WHAT NEEDS TO BE DONE: Write out each line of the entries below that holds the word "could".

Dataset entries:
════
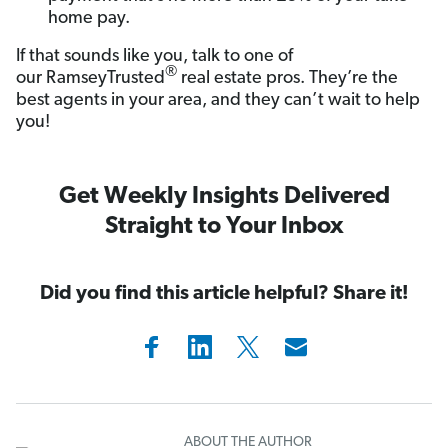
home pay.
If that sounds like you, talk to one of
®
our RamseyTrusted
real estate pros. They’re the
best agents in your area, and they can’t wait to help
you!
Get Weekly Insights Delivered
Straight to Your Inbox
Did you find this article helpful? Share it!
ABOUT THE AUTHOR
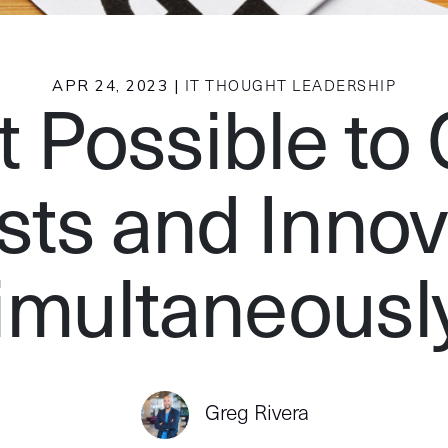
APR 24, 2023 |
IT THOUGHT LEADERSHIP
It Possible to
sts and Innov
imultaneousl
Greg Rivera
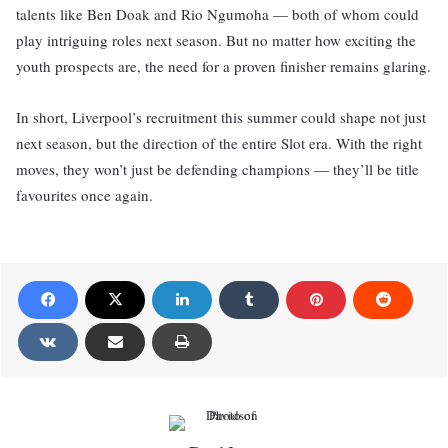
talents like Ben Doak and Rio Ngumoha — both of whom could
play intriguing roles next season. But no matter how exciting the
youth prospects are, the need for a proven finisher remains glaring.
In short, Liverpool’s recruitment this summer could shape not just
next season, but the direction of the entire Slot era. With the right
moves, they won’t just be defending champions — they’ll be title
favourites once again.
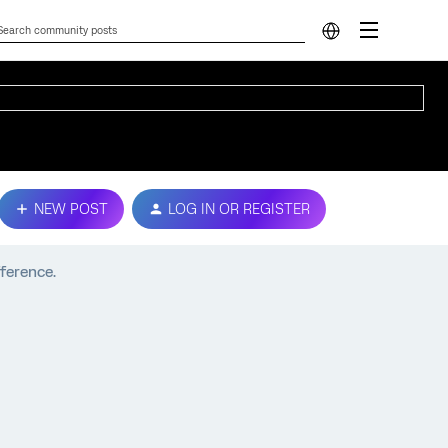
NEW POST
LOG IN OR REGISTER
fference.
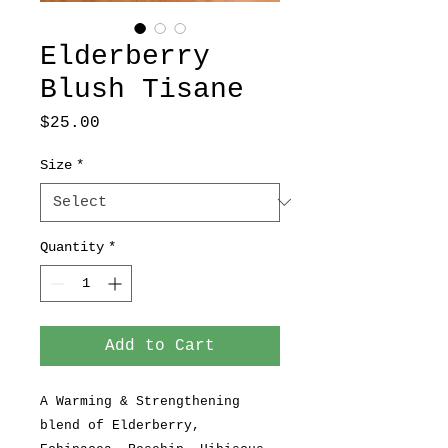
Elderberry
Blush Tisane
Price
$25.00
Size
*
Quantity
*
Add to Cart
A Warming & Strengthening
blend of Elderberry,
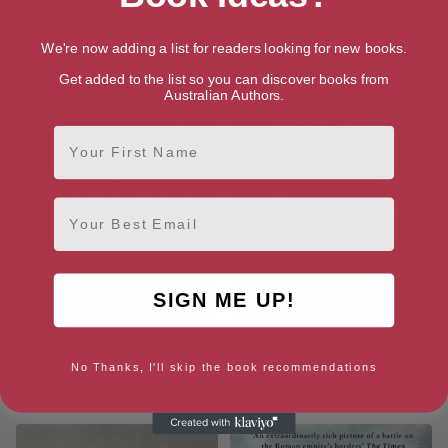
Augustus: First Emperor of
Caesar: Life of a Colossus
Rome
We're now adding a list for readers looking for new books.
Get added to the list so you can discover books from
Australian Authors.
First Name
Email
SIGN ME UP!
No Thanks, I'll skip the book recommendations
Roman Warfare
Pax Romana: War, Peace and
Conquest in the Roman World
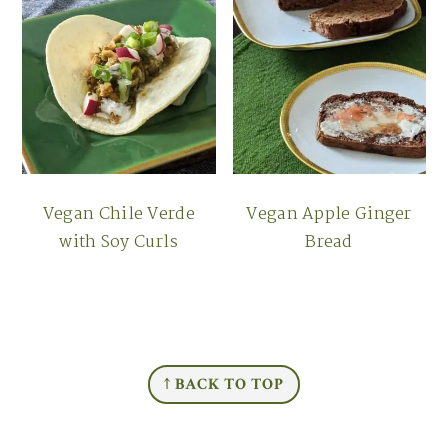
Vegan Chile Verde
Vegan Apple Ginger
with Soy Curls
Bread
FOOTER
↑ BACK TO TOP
════
WRITTEN ANSWER:
talents like Ben Doak and Rio Ngumoha — both of whom could
In short, Liverpool’s recruitment this summer could shape not just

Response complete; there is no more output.